Attention now turns to April 2026, when WBD shareholders will vote on the Netflix proposal. For Nigerian viewers, key uncertainties include whether MultiChoice will reprice or restructure packages to reflect the altered channel mix, how HBO Max will be bundled or charged when it launches locally, and whether the outcome of the Netflix Paramount battle will trigger additional content disruptions.

The broader takeover battle has attracted scrutiny in Washington, where lawmakers voiced concerns during a January 15 House judiciary hearing about potential impacts on consumers and media consolidation. Reports have also emerged that President Donald Trump has repeatedly stated that CNN, a WBD property, should be sold as part of any deal involving the company.

Canal Plus, MultiChoice’s French parent company, is repositioning DStv for Africa’s streaming competition through price adjustments, local content investment, and renewed focus on premium football rights.
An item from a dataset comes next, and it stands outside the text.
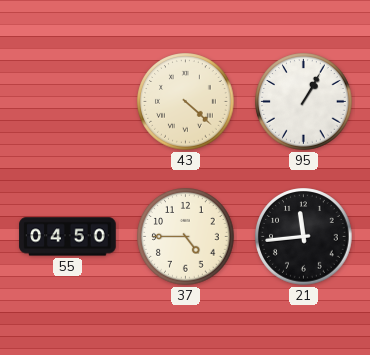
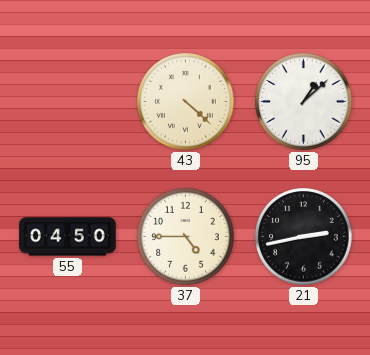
95: 1:05 -> 1:08
21: 11:44 -> 2:43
The combined Canal Plus MultiChoice group now serves more than 40 million subscribers across nearly 70 countries in Africa, Europe, and Asia.

For subscribers across Nigeria and other African markets, the coming months will determine whether the MultiChoice WBD partnership remains stable, how new streaming options like HBO Max are priced and packaged, and whether intensifying global media consolidation brings further changes to the channels and content available on DStv platforms.